Doch bevor er nun seinem dienstlichen Zorn freien Lauf lassen konnte, war er ganz
beeindruckt von der Muttergottes, wie sie ihn so freundlich ansah, und ihm wurde
plötzlich klar, daß er unmöglich die heilige Familie würde verhaften können – und er
wünscht ihnen einfach eine gute Weiterreise. Das ist nun freilich dem Herrn Teufel
Pospisil, der sich schon am Ziel seiner Bemühungen gesehen hatte, die sogenannte
Erlösung der Welt zu vereiteln, gar nicht recht gewesen, und er sprang wütend die
Muttergottes an, die das liebe Jesulein schützend an ihrer Brust barg und den Herrn
Teufel Pospisil respektive den Waldi mit einem sanften Klaps abwehrte. Als aber die
Muttergottes den Waldi berührte, bekam der darinnen befindliche Herr Teufel Pospisil
einen solchen Schrecken, daß er aus dem Hunde wieder ausgefahren ist – und nun gar
nicht wußte, wie er seinen Auftrag noch weiter verfolgen sollte, da er ja, einmal
ausgefahren, nicht wieder in das arme Tier hineinfahren durfte.
Z:
Während nun der Wachtmeister die heilige Familie über die schlesische Grenze
geleitete, verließ auch der Engel Gabriel den Esel, der dann natürlich wieder alleine hat
18
gehen müssen und deshalb lieber mit dem Auto gefahren wäre – aber das ist eine andere
Geschichte. Und der Gabriel sprach den Teufel vertraulich an:
H:
„Du!

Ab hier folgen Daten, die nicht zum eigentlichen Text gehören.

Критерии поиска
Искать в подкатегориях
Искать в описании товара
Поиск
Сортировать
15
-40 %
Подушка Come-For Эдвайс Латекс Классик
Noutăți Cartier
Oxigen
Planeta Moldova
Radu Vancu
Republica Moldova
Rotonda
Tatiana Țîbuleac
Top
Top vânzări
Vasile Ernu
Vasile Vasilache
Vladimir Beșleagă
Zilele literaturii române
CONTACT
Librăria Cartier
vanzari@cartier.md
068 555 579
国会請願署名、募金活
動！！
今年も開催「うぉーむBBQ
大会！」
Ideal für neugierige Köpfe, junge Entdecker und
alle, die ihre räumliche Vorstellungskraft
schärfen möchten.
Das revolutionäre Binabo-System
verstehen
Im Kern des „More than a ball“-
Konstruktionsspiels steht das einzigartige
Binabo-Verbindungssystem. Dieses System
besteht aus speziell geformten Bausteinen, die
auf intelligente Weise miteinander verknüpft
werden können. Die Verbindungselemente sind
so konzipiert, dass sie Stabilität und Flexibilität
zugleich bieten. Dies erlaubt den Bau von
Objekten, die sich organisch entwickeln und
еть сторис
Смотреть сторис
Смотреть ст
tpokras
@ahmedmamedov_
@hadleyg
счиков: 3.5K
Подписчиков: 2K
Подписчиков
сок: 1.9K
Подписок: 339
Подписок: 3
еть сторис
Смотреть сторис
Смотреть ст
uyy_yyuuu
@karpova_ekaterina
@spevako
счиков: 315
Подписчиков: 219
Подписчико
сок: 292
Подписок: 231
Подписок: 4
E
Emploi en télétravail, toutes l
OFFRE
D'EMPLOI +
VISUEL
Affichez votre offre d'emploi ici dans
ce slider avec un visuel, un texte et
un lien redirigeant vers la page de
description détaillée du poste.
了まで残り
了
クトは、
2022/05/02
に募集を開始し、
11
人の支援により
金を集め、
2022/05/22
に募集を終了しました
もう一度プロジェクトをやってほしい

Magst net zu uns kommen, zu die himmlischen Heerscharen. So Teufelskerle wie
dich kannt‘mer gut brauchen.“
Z:
Dieser Vorschlag gefiel nun dem Herrn Teufel Pospisil sehr, weil er sich ja in der Hölle
nicht mehr sehen lassen konnte, und er beantragt Asyl bei den himmlischen
Heerscharen. Er wird freilich vorläufig abgelehnt (da er zweifelsohne zum
morgentlichen Engelschor IMMER zu spät gekommen wäre) und für eine
Übergangszeit in ein christ-katholisches Wohnheim eingewiesen, unter der strengen
Auflage, ENDLICH die dortige Satellitenschüssel zu reparieren. Und um die Integration
zu erleichtern, wurde ihm ein Landsmann als Bewährungshelfer an die Seite gestellt, der
ihn mit theologischer Lebenskunst durchs Leben helfen sollte:
E:
„Geh, kimm, i zoag dea woas loang gehd. Aba loaß mi no die zwoade Hoabzaed fertig
oaschauggn!“
H:
Und mit einem großen Schlüsselbund klapperte er vor seiner Zimmertüre, bis selbige
sich lieber von selber ins Schloß fallen lies, um eine ernsthafte Beschädigung zu
vermeiden.
Z:
Der heiligen Familie aber können wir einen Blick nachwerfen, wie sie ins Schlesische
einziehen, wo gewiß kein Mensch sie möchte an den König Herodes ausliefern wollen,
so daß sie sicher nach Ägypten möchten gekommen sein, wie geschrieben steht, da es ja
vom Schlesischen auch dorthin nicht mehr weit gewesen sein möchte – so daß also das
mit dem Wunder im Stall von Bethlehem begonnen habende Werk der Erlösung der
Welt auch zum Nutzen und Heil des Königreichs Böhmen und seiner Bewohner seinen
weiteren Fortgang möchte genommen haben.